# Baby rescued magpie



## PipSqueakZ (Nov 24, 2011)

*Just saw this on Facebook and had to share - i just love magpies! Reminds me of the one that became really friendly with me years ago! (see attached pic) 

Rescued Magpie*


----------



## Kate C (Oct 15, 2007)

That is just too adorable.


----------



## Niamhf (Dec 17, 2013)

Aww what a wonderful story and how cute is your old friend!


----------



## aluz (Jul 24, 2011)

I absolutely loved this story and what a rewarding experience for the whole family, to have such a loyal companion on Penguin, the magpie. You can really see the special bond in those photos.  

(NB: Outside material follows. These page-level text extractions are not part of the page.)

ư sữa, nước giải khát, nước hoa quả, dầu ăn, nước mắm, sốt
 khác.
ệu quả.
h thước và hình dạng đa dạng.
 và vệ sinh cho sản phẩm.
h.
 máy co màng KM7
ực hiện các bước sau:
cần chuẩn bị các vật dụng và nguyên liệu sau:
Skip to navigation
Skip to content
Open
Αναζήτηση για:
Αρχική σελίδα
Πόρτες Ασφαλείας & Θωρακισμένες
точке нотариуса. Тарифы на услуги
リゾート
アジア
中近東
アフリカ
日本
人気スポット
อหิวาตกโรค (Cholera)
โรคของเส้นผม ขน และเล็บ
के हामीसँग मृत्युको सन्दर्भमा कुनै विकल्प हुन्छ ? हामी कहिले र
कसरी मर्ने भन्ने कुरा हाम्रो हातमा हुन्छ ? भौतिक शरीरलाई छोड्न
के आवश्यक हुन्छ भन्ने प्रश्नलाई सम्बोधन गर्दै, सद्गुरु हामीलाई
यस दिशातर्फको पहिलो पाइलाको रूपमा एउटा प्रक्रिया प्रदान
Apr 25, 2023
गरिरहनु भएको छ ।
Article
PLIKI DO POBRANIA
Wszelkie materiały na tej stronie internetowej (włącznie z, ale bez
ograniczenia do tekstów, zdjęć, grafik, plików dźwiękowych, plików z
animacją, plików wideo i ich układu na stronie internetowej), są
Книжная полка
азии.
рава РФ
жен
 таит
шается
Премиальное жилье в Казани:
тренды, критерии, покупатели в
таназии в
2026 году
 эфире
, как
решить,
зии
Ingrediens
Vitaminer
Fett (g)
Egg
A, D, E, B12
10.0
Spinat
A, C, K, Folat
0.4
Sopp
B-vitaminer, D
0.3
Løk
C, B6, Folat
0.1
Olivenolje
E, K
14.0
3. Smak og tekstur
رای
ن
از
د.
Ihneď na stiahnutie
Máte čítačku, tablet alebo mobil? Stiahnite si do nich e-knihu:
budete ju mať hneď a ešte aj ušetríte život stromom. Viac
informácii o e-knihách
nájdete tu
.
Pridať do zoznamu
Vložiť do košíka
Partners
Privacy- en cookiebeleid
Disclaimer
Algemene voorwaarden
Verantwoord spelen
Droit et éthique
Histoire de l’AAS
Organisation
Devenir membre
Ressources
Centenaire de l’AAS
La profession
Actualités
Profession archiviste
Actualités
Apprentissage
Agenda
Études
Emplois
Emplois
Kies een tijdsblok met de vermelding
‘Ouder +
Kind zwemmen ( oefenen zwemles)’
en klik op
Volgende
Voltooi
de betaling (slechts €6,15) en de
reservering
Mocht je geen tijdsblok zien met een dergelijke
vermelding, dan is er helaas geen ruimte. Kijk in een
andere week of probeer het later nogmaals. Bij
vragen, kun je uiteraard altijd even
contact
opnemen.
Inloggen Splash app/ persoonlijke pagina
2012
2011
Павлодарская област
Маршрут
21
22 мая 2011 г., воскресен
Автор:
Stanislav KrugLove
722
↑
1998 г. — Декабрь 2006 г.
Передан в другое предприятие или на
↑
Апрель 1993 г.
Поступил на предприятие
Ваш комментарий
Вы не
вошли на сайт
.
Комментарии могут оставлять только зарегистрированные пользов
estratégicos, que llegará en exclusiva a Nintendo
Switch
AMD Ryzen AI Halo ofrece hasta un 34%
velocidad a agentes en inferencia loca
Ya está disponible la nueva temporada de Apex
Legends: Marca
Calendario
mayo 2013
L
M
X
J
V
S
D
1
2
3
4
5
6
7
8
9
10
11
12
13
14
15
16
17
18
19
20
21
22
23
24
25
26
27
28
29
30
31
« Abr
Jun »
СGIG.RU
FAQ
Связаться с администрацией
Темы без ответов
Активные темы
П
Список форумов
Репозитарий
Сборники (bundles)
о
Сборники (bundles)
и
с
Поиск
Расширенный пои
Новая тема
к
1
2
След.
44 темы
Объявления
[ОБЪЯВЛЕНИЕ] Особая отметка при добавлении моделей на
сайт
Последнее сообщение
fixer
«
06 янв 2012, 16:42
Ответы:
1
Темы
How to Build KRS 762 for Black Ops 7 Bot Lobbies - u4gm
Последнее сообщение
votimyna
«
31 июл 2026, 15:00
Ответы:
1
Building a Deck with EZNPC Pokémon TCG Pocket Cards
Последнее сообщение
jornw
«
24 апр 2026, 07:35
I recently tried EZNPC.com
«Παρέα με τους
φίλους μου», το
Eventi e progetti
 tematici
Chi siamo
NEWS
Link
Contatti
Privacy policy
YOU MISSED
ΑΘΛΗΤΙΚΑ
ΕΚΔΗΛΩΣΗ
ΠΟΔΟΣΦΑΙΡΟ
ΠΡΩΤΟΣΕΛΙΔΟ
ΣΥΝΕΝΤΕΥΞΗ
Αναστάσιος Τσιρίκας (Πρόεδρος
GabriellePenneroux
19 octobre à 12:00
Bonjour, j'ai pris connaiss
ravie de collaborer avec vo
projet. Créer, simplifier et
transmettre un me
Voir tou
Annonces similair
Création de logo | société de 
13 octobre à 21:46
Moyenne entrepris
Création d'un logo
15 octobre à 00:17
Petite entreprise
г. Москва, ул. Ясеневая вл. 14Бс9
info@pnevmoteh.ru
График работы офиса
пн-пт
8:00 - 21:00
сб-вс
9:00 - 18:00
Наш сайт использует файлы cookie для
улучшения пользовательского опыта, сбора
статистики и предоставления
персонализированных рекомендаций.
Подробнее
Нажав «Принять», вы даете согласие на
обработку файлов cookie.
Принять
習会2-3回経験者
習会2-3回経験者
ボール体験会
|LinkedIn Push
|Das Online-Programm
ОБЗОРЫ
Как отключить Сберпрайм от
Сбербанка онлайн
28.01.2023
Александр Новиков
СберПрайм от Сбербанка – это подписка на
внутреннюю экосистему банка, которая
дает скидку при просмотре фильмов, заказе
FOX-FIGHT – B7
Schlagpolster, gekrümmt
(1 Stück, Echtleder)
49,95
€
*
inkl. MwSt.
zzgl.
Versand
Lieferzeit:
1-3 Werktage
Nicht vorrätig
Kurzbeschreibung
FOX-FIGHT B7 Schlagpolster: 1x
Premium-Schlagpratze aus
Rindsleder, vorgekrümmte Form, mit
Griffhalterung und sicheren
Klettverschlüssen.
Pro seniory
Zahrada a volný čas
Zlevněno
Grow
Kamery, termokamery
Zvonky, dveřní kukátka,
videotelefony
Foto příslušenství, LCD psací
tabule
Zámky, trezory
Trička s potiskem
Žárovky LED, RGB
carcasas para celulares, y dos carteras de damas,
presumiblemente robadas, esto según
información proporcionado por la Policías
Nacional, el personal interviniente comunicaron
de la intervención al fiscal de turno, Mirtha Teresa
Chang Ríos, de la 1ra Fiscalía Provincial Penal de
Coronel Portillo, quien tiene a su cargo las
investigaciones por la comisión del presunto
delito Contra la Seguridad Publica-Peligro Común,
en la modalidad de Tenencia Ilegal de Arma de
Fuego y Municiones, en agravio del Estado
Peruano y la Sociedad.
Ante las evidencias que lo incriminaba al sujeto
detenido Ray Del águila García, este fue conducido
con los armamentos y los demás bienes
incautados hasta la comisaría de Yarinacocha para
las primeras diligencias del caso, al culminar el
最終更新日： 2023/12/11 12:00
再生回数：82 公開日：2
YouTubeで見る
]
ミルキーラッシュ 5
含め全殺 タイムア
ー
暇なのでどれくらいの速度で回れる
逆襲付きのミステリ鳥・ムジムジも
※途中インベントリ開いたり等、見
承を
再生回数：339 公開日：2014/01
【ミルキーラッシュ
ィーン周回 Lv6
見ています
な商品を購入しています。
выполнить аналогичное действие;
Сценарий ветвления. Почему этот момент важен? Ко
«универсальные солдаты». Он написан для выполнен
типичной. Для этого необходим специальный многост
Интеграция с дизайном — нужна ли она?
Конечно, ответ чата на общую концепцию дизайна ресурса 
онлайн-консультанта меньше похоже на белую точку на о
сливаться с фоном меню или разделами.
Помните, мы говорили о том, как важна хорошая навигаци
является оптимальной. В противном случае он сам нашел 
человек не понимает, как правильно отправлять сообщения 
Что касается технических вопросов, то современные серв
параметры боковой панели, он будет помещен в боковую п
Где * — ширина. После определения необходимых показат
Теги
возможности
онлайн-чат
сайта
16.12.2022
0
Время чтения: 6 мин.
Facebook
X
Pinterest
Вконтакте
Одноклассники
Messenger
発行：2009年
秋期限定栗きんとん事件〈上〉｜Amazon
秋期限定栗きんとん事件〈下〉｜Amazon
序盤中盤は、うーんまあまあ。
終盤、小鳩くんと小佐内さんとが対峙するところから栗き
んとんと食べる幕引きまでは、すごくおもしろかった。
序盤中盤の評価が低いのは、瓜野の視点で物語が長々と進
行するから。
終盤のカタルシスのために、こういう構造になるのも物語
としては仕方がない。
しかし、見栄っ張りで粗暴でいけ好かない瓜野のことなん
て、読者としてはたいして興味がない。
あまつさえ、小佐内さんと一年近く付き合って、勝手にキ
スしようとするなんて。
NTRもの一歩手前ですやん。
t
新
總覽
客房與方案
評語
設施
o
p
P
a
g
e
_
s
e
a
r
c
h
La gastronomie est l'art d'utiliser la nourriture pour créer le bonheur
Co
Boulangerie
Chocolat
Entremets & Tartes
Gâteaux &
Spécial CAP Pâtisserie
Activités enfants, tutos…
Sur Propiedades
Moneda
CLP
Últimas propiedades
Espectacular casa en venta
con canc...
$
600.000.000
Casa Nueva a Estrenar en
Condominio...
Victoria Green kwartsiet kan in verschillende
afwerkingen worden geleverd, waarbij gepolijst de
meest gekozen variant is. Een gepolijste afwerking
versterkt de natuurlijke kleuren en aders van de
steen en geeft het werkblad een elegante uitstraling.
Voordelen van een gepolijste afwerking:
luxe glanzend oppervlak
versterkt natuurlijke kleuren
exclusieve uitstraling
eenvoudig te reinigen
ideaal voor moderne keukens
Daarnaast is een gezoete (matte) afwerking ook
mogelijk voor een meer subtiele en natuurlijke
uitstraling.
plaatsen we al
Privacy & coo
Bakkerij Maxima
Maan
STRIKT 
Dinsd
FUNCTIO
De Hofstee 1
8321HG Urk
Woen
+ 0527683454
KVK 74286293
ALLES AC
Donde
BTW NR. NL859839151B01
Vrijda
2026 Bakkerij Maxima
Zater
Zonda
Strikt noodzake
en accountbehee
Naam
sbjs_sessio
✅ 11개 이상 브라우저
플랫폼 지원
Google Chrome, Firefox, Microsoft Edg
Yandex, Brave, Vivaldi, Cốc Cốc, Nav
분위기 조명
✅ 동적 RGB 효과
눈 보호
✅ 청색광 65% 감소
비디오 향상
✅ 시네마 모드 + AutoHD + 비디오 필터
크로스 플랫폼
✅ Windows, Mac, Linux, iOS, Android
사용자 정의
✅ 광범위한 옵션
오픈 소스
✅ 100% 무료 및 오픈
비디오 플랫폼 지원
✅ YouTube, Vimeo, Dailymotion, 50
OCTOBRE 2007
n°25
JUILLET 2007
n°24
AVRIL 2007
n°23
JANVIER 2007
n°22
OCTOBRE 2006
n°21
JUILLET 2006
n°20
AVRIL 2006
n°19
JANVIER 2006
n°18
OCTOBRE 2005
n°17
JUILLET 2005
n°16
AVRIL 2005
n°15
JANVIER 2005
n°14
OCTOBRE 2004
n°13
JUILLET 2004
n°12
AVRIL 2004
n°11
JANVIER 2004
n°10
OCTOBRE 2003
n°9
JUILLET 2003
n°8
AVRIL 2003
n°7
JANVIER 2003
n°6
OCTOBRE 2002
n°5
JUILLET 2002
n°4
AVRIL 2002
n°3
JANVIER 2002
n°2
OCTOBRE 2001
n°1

By the way, I also have a rescue named Penguin, only she is a pet blue masked lovebird I found perched on my bird's cage one day. I managed to catch her and kept her on the flock after no claims of ownership have been made on her account.


----------



## FaeryBee (May 9, 2011)

*That was a great story with wonderful pictures.
What a nice way to start the morning!
Thanks for sharing it with us, Wendy. *


----------



## justmoira (Aug 29, 2014)

Penguin has her own instagram, jsyk


----------



## nuxi (Oct 28, 2014)

What a nice story! And very cute photos! It's such an adorable bird!


----------



## PipSqueakZ (Nov 24, 2011)

*I just knew you guys would appreciate this! *


----------



## StarlingWings (Mar 15, 2013)

Of course we would! Wonderful article, and the pictures are stunning  I love stories like this, and I wish we would see more of this instead of "X just bombed Y" on the news  
Thank you so much for sharing!


----------



## jckeets (Jun 15, 2014)

This is just the sweetest story ever and those pics are just heart melting


----------